Over the last two weeks I have watched a huge out pouring of grief. I have seen and participated in very sombre services for the dead and with more to come, it is time to address how we may best support the victims of the attack in the long term. It is too late for the dead, but not for stopping any future attacks.
Whilst all of this is great and shows a compassionate and caring society, it is somewhat short term. If we are to deal with the hazard the gunman and anyone aspiring to be like him, then we must look at the social environment that spawns terrorism in the first place.
The best thing we can honestly do to support the victims of the Christchurch terrorist attack is go forward espousing and being everything the gunman never wanted us to be about:
- Working towards a sort of utopia
- Tolerance of diversity
- Dealing with injustices
- Free from fear
Dystopia is the negative reversal of utopia. It is a society imagined or otherwise of suffering, considered undesirable or scary. Unfortunately in some countries – the United States, Russia, China, France, Australia, Hungary and Britain being notable examples – a dystopian future is becoming a real prospect. All of these countries have either influential groups stoking discontent, or large Government projects such as the Chinese data profiling, which is being used to build up profiles of individual Chinese citizens on a massive scale. The profile, if the outcome is negative, can then automatically deny them social assistance, passports, medical assistance and a disturbingly large range of other essentials.
The gunman wanted a dystopian society where a distrust of people, organizations, authorities and society at large is a good thing to have. In a dystopian society, compassion for others, for minorities and is discouraged, and one is perceived to be surrendering to the “enemy”, which is never quite revealed. A survivalist mentality can take hold, which can lead to accumulating weapons, joining organizations like the National Front and other supremacist groups.
Tolerance of diversity is one of the reasons why New Zealand was attacked. For years we have been seen as a nation that respects and welcomes newcomers from all countries. Contrary to what many people believe all are screened by Immigration New Zealand before they arrive, so this idea of anyone coming in willy nilly is quite wrong, not to mention misleading.

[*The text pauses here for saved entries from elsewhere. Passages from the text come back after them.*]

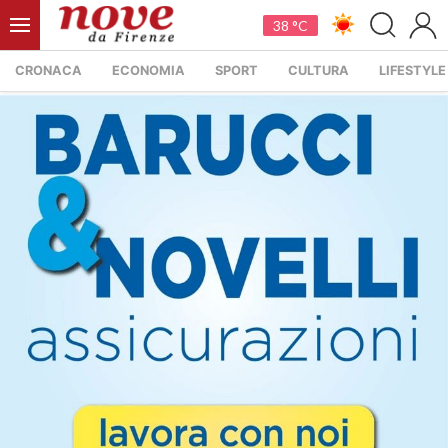
38 °C
CRONACA
ECONOMIA
SPORT
CULTURA
LIFESTYLE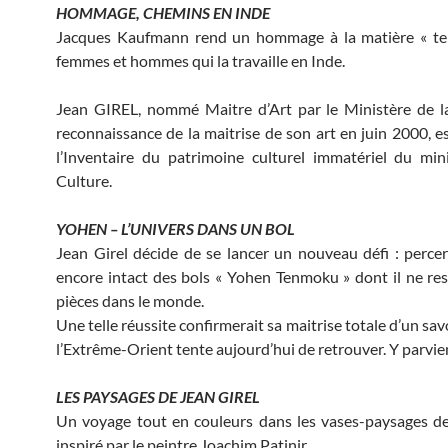
HOMMAGE, CHEMINS EN INDE
Jacques Kaufmann rend un hommage à la matière « ter
femmes et hommes qui la travaille en Inde.
Jean GIREL, nommé Maitre d’Art par le Ministère de l
reconnaissance de la maitrise de son art en juin 2000, es
l’Inventaire du patrimoine culturel immatériel du min
Culture.
YOHEN – L’UNIVERS DANS UN BOL
Jean Girel décide de se lancer un nouveau défi : percer
encore intact des bols « Yohen Tenmoku » dont il ne res
pièces dans le monde.
Une telle réussite confirmerait sa maitrise totale d’un sav
l’Extrême-Orient tente aujourd’hui de retrouver. Y parvien
LES PAYSAGES DE JEAN GIREL
Un voyage tout en couleurs dans les vases-paysages de
inspiré par le peintre Joachim Patinir.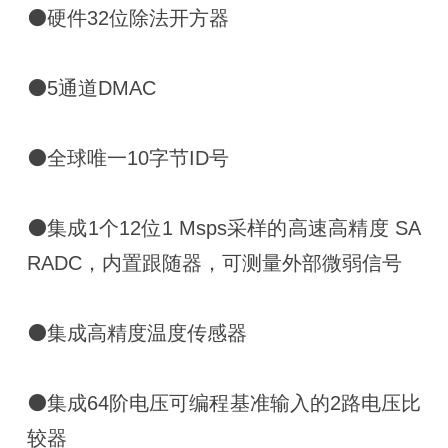
⚫硬件32位除法开方器
⚫5通道DMAC
⚫全球唯一10字节ID号
⚫集成1个12位1 Msps采样的高速高精度 SA
RADC，内置跟随器，可测量外部微弱信号
⚫集成高精度温度传感器
⚫集成64阶电压可编程基准输入的2路电压比
较器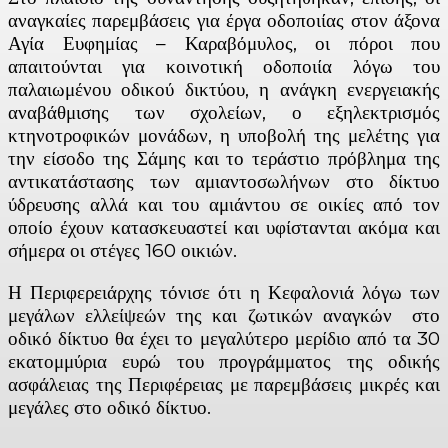
αναγκαίες παρεμβάσεις για έργα οδοποιίας στον άξονα
Αγία Ευφημίας – Καραβόμυλος, οι πόροι που
απαιτούνται για κοινοτική οδοποιία λόγω του
παλαιωμένου οδικού δικτύου, η ανάγκη ενεργειακής
αναβάθμισης των σχολείων, ο εξηλεκτρισμός
κτηνοτροφικών μονάδων, η υποβολή της μελέτης για
την είσοδο της Σάμης και το τεράστιο πρόβλημα της
αντικατάστασης των αμιαντοσωλήνων στο δίκτυο
ύδρευσης αλλά και του αμιάντου σε οικίες από τον
οποίο έχουν κατασκευαστεί και υφίστανται ακόμα και
σήμερα οι στέγες 160 οικιών.
Η Περιφερειάρχης τόνισε ότι η Κεφαλονιά λόγω των
μεγάλων ελλείψεών της και ζωτικών αναγκών στο
οδικό δίκτυο θα έχει το μεγαλύτερο μερίδιο από τα 30
εκατομμύρια ευρώ του προγράμματος της οδικής
ασφάλειας της Περιφέρειας με παρεμβάσεις μικρές και
μεγάλες στο οδικό δίκτυο.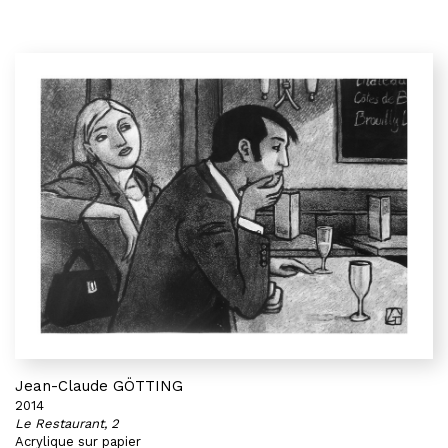
Jean-Claude GÖTTING
2014
Le Restaurant, 2
Acrylique sur papier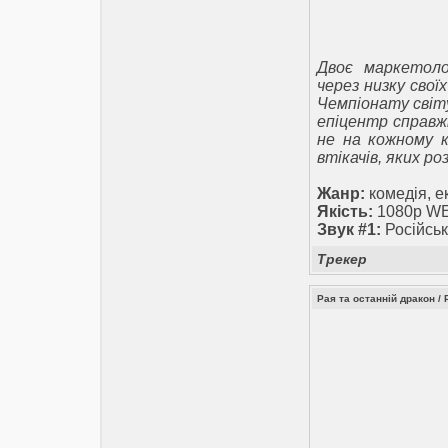
Двоє маркетоло
через низку свої
Чемпіонату світ
епіцентр справжн
не на кожному к
втікачів, яких ро
Жанр:
комедія, е
Якість:
1080p W
Звук #1:
Російськ
Трекер
Рая та останній дракон / 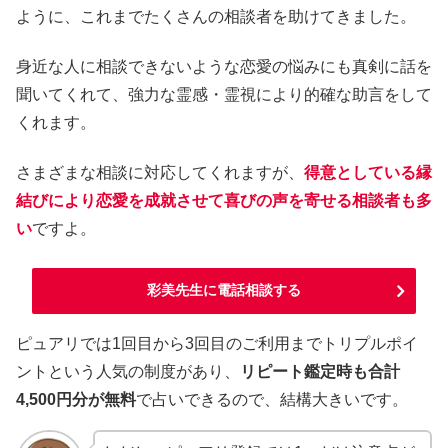
ように、これまでたくさんの相談者を助けてきました。
身近な人に相談できないような恋愛の悩みにも真剣に話を
聞いてくれて、強力な霊感・霊視により的確な助言をして
くれます。
さまざまな相談に対応してくれますが、
得意としている縁
結びにより恋愛を成就させて喜びの声を寄せる相談者も多
い
ですよ。
彩美先生に電話相談する
ピュアリでは1回目から3回目のご利用までトリプルポイ
ントという人気の制度があり、
リピート鑑定時も合計
4,500円分が無料
で占いできるので、結構大きいです。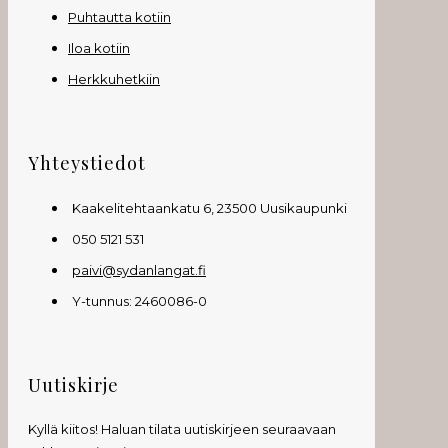
Puhtautta kotiin
Iloa kotiin
Herkkuhetkiin
Yhteystiedot
Kaakelitehtaankatu 6, 23500 Uusikaupunki
050 5121 531
paivi@sydanlangat.fi
Y-tunnus: 2460086-0
Uutiskirje
Kyllä kiitos! Haluan tilata uutiskirjeen seuraavaan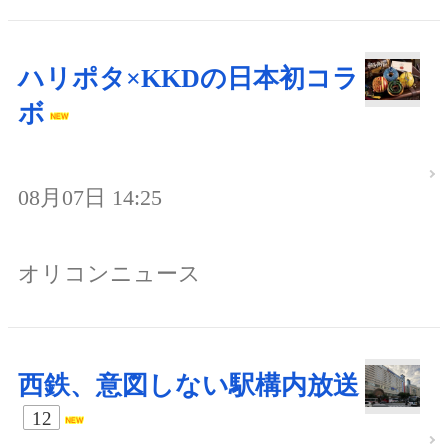
ハリポタ×KKDの日本初コラ
ボ
08月07日 14:25
オリコンニュース
西鉄、意図しない駅構内放送
12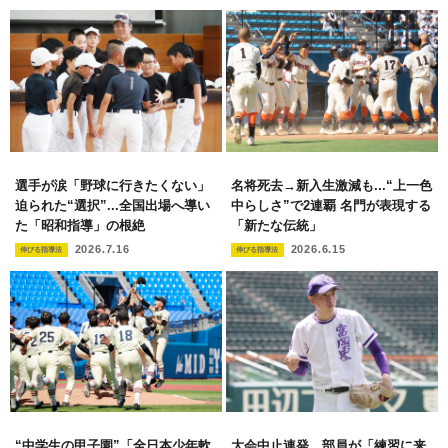
選手が涙「野球に行きたくない」
名将死去→新入生激減も...“上一色
迫られた“選択”...全国出場へ導い
中らしさ”で2連覇 名門が表現する
た「昭和指導」の根絶
「新たな伝統」
2026.7.16
2026.6.15
伸びる指導法
伸びる指導法
“中学生の甲子園”「全日本少年軟
大会中止連発、部員が「練習に来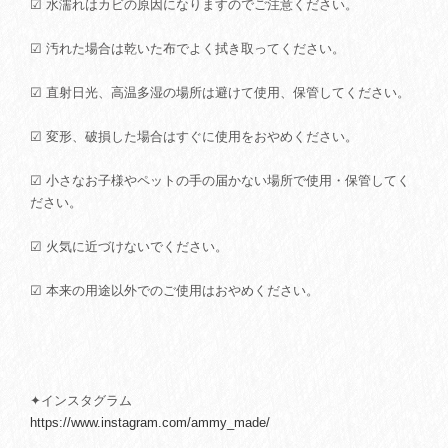
☑ 水濡れはカビの原因になりますのでご注意ください。
☑ 汚れた場合は乾いた布でよく拭き取ってください。
☑ 直射日光、高温多湿の場所は避けて使用、保管してください。
☑ 変形、破損した場合はすぐに使用をおやめください。
☑ 小さなお子様やペットの手の届かない場所で使用・保管してく
ださい。
☑ 火気に近づけないでください。
☑ 本来の用途以外でのご使用はおやめください。
✦インスタグラム
https://www.instagram.com/ammy_made/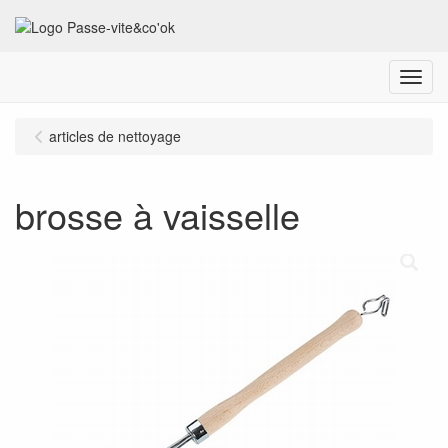
Menu
articles de nettoyage
brosse à vaisselle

An asylum seeker or refugee will be taken to the Mangere facility, where they will be held whilst I.N.Z. process their claim, and ascertain whether the intelligence agencies or the Police have any concerns about them.
Injustices that have been knowingly committed and are deliberately left to fester, are dangerous for several reasons. Some are historical ones that have been passed down the generations, such as the confiscation or land or other property; abuses of a particular group – acts like this, where no compensation or recognition become grievances. Out of grievance comes a desire to resist any (c)overt moves to enact laws or carry out activities that might worsen it.

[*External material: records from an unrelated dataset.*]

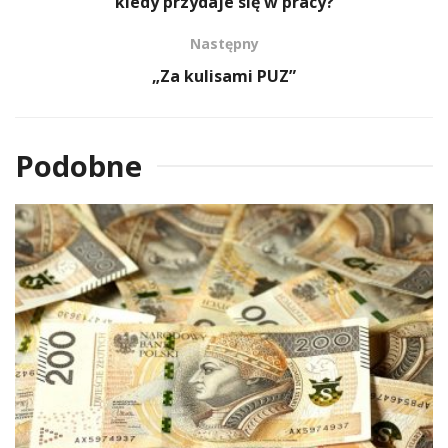
kiedy przydaje się w pracy?
Następny
„Za kulisami PUZ”
Podobne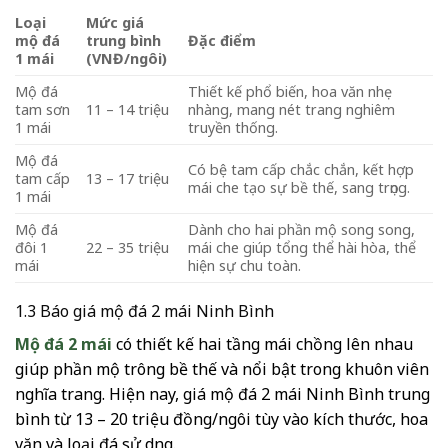
Loại
Mức giá
mộ đá
trung bình
Đặc điểm
1 mái
(VNĐ/ngôi)
Mộ đá
Thiết kế phổ biến, hoa văn nhẹ
tam sơn
11 – 14 triệu
nhàng, mang nét trang nghiêm
1 mái
truyền thống.
Mộ đá
Có bệ tam cấp chắc chắn, kết hợp
tam cấp
13 – 17 triệu
mái che tạo sự bề thế, sang trọng.
1 mái
Mộ đá
Dành cho hai phần mộ song song,
đôi 1
22 – 35 triệu
mái che giúp tổng thể hài hòa, thể
mái
hiện sự chu toàn.
1.3 Báo giá mộ đá 2 mái Ninh Bình
Mộ đá 2 mái
có thiết kế hai tầng mái chồng lên nhau
giúp phần mộ trông bề thế và nổi bật trong khuôn viên
nghĩa trang. Hiện nay, giá mộ đá 2 mái Ninh Bình trung
bình từ 13 – 20 triệu đồng/ngôi tùy vào kích thước, hoa
văn và loại đá sử dụng.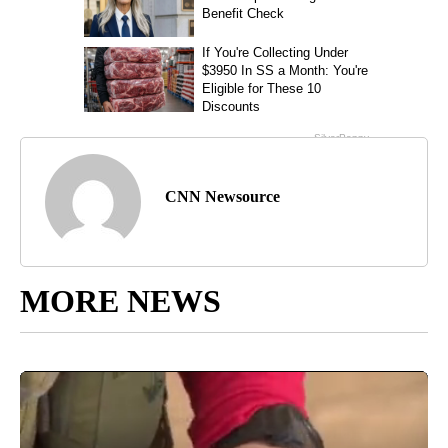
CNN Newsource
MORE NEWS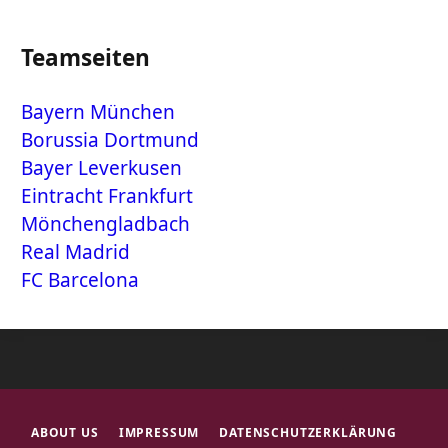
Teamseiten
Bayern München
Borussia Dortmund
Bayer Leverkusen
Eintracht Frankfurt
Mönchengladbach
Real Madrid
FC Barcelona
ABOUT US
IMPRESSUM
DATENSCHUTZERKLÄRUNG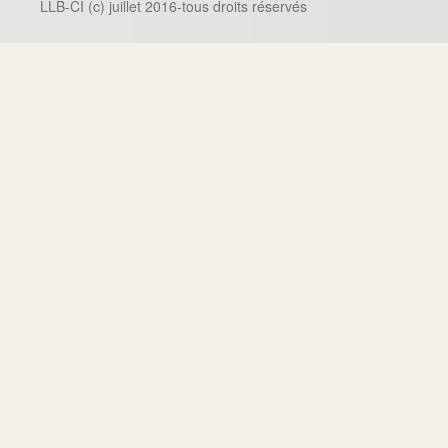
LLB-CI (c) juillet 2016-tous droits réservés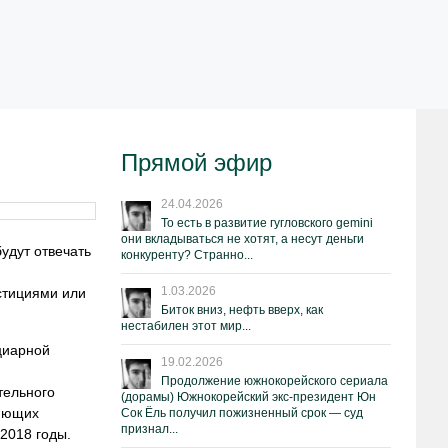
Прямой эфир
24.04.2026
То есть в развитие гугловского gemini
они вкладываться не хотят, а несут деньги
удут отвечать
конкуренту? Странно...
1.03.2026
естициями или
Биток вниз, нефть вверх, как
нестабилен этот мир...
циарной
19.02.2026
Продолжение южнокорейского сериала
тельного
(дорамы) Южнокорейский экс-президент Юн
ляющих
Сок Ёль получил пожизненный срок — суд
признал...
2018 годы.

This is why I am pleased that New Zealand has taken steps in recent years to address injustices and continue to do so. Is this country perfect? Nope, and the world will be watching to see what it can learn from our approach.

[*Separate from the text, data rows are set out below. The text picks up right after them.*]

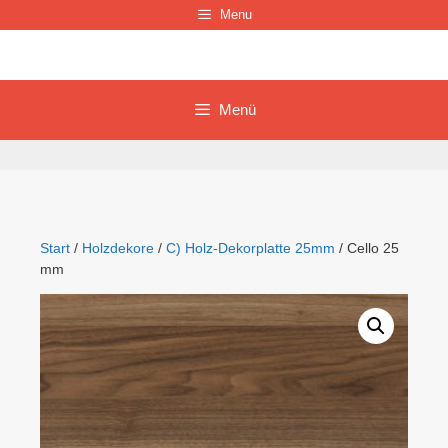
Zum
Menu
Inhalt
springen
Menü
Start
/
Holzdekore
/
C) Holz-Dekorplatte 25mm
/ Cello 25
mm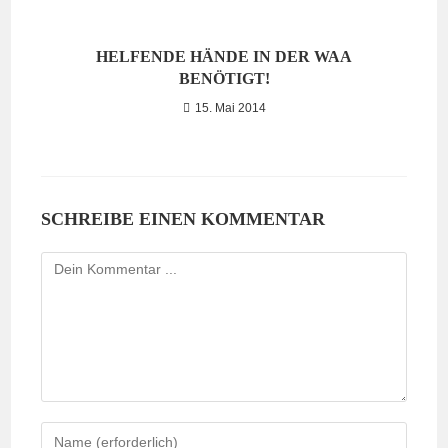
HELFENDE HÄNDE IN DER WAA
BENÖTIGT!
15. Mai 2014
SCHREIBE EINEN KOMMENTAR
Kommentieren
Gib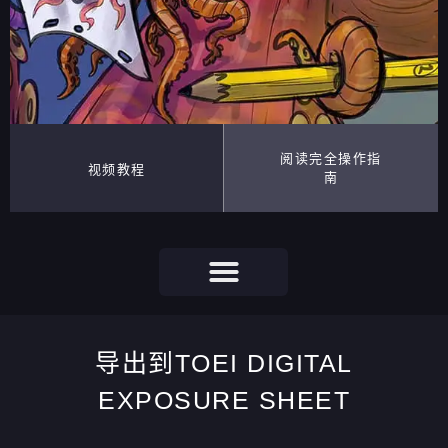
阅读完全操作指
视频教程
南
导出到TOEI DIGITAL
EXPOSURE SHEET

Terrorism is built on fear. The whole premise of terrorism is to terrorise, which means instilling fear, distrust of people, of organizations of authorities and the government. Fear is the fundamental building block in a destabilized society. The sentiment is one of “They” are your enemy. They want your land, your home, your job, your life.
This is why in order to defeat terrorism a nation, a region, city or otherwise must not ever give into fear. When one gives into fear, they stop their daily routines – it might be going to pray, or taking your child to the park or going to certain places or meeting certain people. That can become toxic.